Archangel Michael is the Prince of the Archangels, the first among equals unto whom all other
Archangels and their legions defer. He has been given the title Defender of the Faith and is known as the champion of the
Woman and her seed and the leader of the Lord’s hosts in the battle of Armageddon. He stands as the protector of the
Buddhic and Christic consciousness in all children of God. His name means “Who is as God?”

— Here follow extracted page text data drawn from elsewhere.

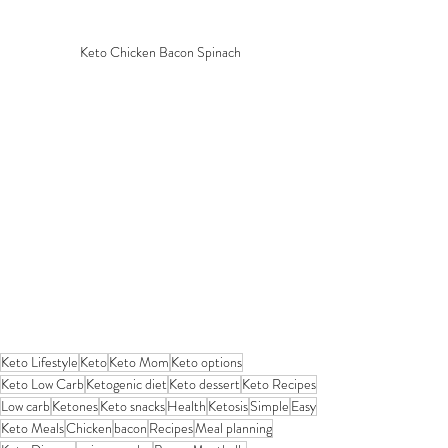
Keto Chicken Bacon Spinach
Keto Lifestyle
Keto
Keto Mom
Keto options
Keto Low Carb
Ketogenic diet
Keto dessert
Keto Recipes
Low carb
Ketones
Keto snacks
Health
Ketosis
Simple
Easy
Keto Meals
Chicken
bacon
Recipes
Meal planning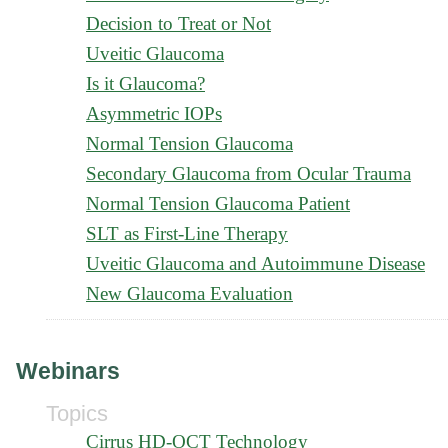
Decision to Treat or Not
Uveitic Glaucoma
Is it Glaucoma?
Asymmetric IOPs
Normal Tension Glaucoma
Secondary Glaucoma from Ocular Trauma
Normal Tension Glaucoma Patient
SLT as First-Line Therapy
Uveitic Glaucoma and Autoimmune Disease
New Glaucoma Evaluation
Webinars
Topics
Cirrus HD-OCT Technology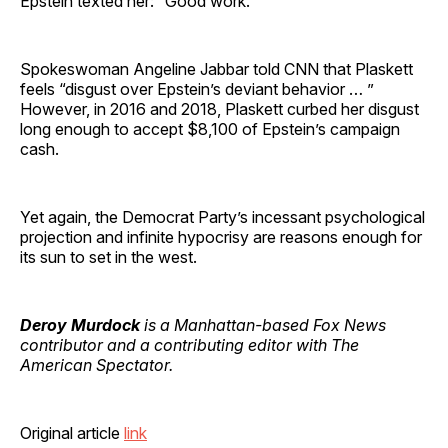
Epstein texted her: “Good work.”
Spokeswoman Angeline Jabbar told CNN that Plaskett
feels “disgust over Epstein’s deviant behavior … ”
However, in 2016 and 2018, Plaskett curbed her disgust
long enough to accept $8,100 of Epstein’s campaign
cash.
Yet again, the Democrat Party’s incessant psychological
projection and infinite hypocrisy are reasons enough for
its sun to set in the west.
Deroy Murdock
is a Manhattan-based Fox News
contributor and a contributing editor with The
American Spectator.
Original article
link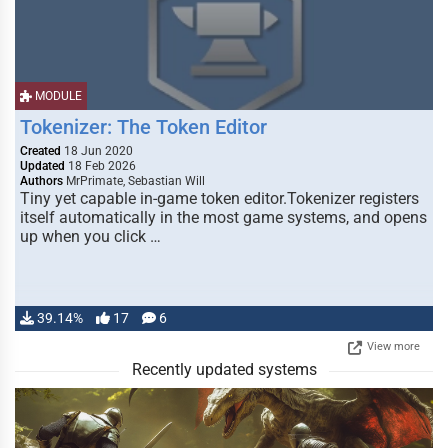
MODULE
Tokenizer: The Token Editor
Created
18 Jun 2020
Updated
18 Feb 2026
Authors
MrPrimate, Sebastian Will
Tiny yet capable in-game token editor.Tokenizer registers
itself automatically in the most game systems, and opens
up when you click …
39.14%
17
6
View more
Recently updated systems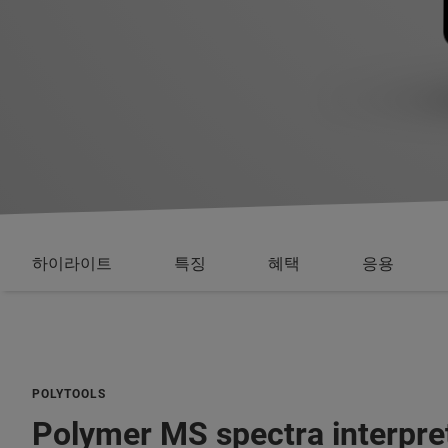
하이라이트
특징
혜택
응용
POLYTOOLS
Polymer MS spectra interpre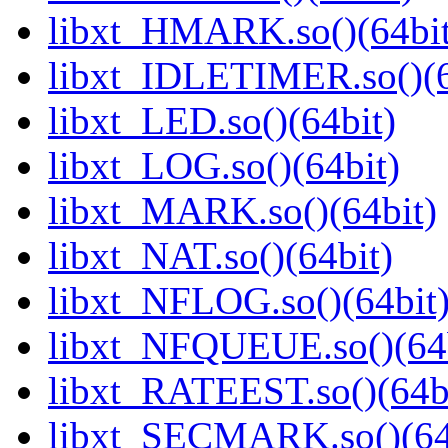
libxt_HMARK.so()(64bit
libxt_IDLETIMER.so()(6
libxt_LED.so()(64bit)
libxt_LOG.so()(64bit)
libxt_MARK.so()(64bit)
libxt_NAT.so()(64bit)
libxt_NFLOG.so()(64bit
libxt_NFQUEUE.so()(64b
libxt_RATEEST.so()(64b
libxt_SECMARK.so()(64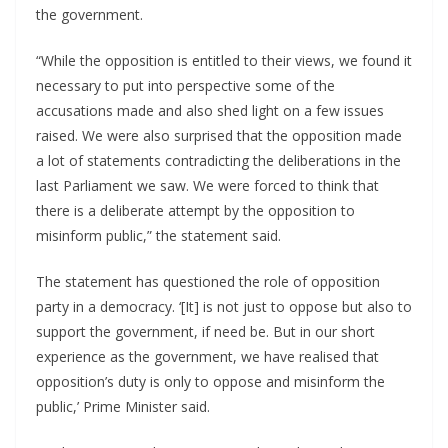
the government.
“While the opposition is entitled to their views, we found it
necessary to put into perspective some of the
accusations made and also shed light on a few issues
raised. We were also surprised that the opposition made
a lot of statements contradicting the deliberations in the
last Parliament we saw. We were forced to think that
there is a deliberate attempt by the opposition to
misinform public,” the statement said.
The statement has questioned the role of opposition
party in a democracy. ‘[It] is not just to oppose but also to
support the government, if need be. But in our short
experience as the government, we have realised that
opposition’s duty is only to oppose and misinform the
public,’ Prime Minister said.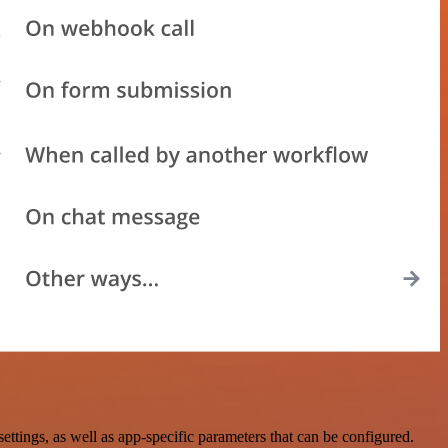
ings, as well as app-specific parameters that can be configured.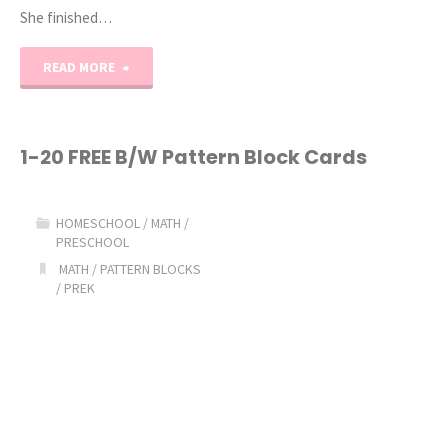
She finished…
"Teeny
READ MORE
Tot
Tuesday:
1-20 FREE B/W Pattern Block Cards
Starting
HOMESCHOOL
/
MATH
/
K4!"
PRESCHOOL
MATH
/
PATTERN BLOCKS
/
PREK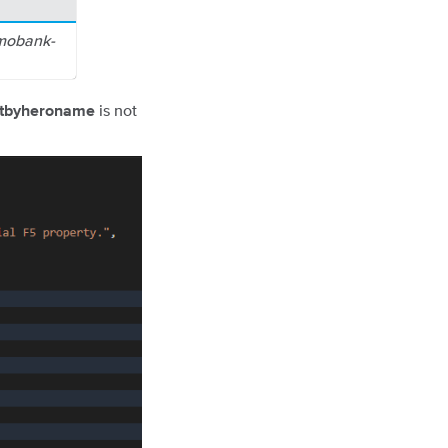
emobank-
is not
etbyheroname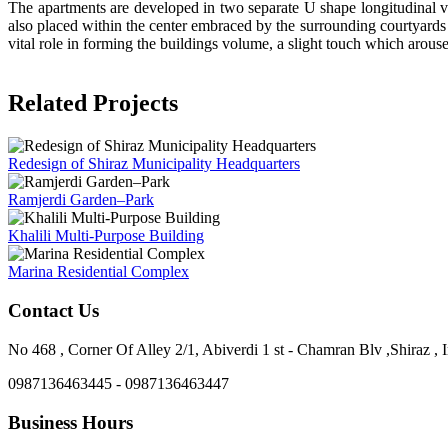
The apartments are developed in two separate U shape longitudinal vo
also placed within the center embraced by the surrounding courtyards 
vital role in forming the buildings volume, a slight touch which arous
Related Projects
Redesign of Shiraz Municipality Headquarters
Ramjerdi Garden–Park
Khalili Multi-Purpose Building
Marina Residential Complex
Contact Us
No 468 , Corner Of Alley 2/1, Abiverdi 1 st - Chamran Blv ,Shiraz , I
0987136463445 - 0987136463447
Business Hours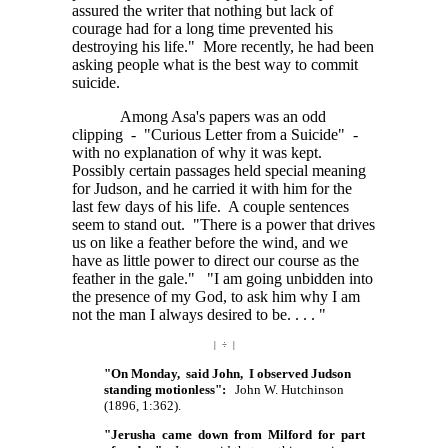
assured the writer that nothing but lack of
courage had for a long time prevented his
destroying his life." More recently, he had been
asking people what is the best way to commit
suicide.
Among Asa's papers was an odd
clipping - "Curious Letter from a Suicide" -
with no explanation of why it was kept.
Possibly certain passages held special meaning
for Judson, and he carried it with him for the
last few days of his life. A couple sentences
seem to stand out. "There is a power that drives
us on like a feather before the wind, and we
have as little power to direct our course as the
feather in the gale." "I am going unbidden into
the presence of my God, to ask him why I am
not the man I always desired to
be. . . . "
| ÷ |
"On Monday, said John, I observed Judson
standing motionless":
John W. Hutchinson
(1896, 1:362).
"Jerusha came down from Milford for part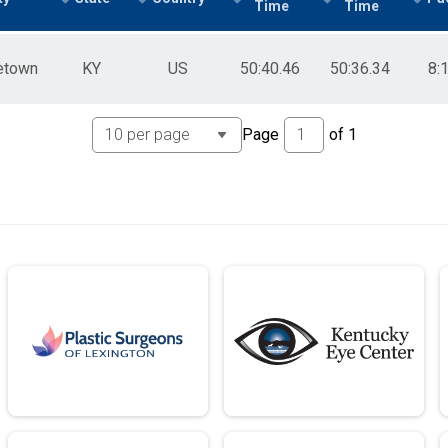
Time
Time
etown
KY
US
50:40.46
50:36.34
8:
Page
of
1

This deliverer sent to us by the LORD has figured as the greatest and most revered
of angels in Jewish, Christian, and Islamic scripture. In the Old Testament he is described as the guardian of Israel. He
appeared to Joshua as he prepared to lead the Israelites into battle at Jericho, revealing himself as Captain of the Host
of the LORD. The Book of Daniel prophesies his intercession on behalf of God’s people during a coming “time of
trouble, such as never was since there was a nation,” when he will stand “for the children of thy people”
who shall be delivered by his intercession.
In Jewish mystical literature and legend Archangel Michael is identified as the “angel
of the Lord” who appeared to Moses in a flame in the bush that burned with the sacred fire of God but was not consumed.
He is the angel who wrestled with Jacob, guided Israel through the wilderness, destroyed the army of Sennacherib, and saved
the three Hebrew boys from Nebuchadnezzar’s fiery furnace.
The Book of Enoch describes him as “one of the holy angels, who, presiding
over human virtue, commands the nations.” In The War of the Sons of Light and the Sons of Darkness, one of the Dead
Sea Scrolls, Michael is the “mighty, ministering angel” through whom God promises to “send perpetual help”
to the sons of Light.
As “Saint Michael,” he is venerated by Catholics as patron and protector
of the Church. In the early Christian community he was revered for the miraculous cures wrought by his intercession. The beloved
Archangel was also among the three heavenly visitors who revealed to Joan of Arc her mission to deliver France.
Revelation 12 tells of the Archangel’s key role as the defender of the
Woman clothed with the sun and her Universal Manchild; with his angels he casts “the dragon and his angels” out
of heaven into the earth. And in Revelation 16 he is the first of the seven angels to “pour out the vials of the wrath
of God upon the earth,” marking the descending woes, the seven last plagues, of mankind’s karma returning to their
doorstep their misuses of God’s light.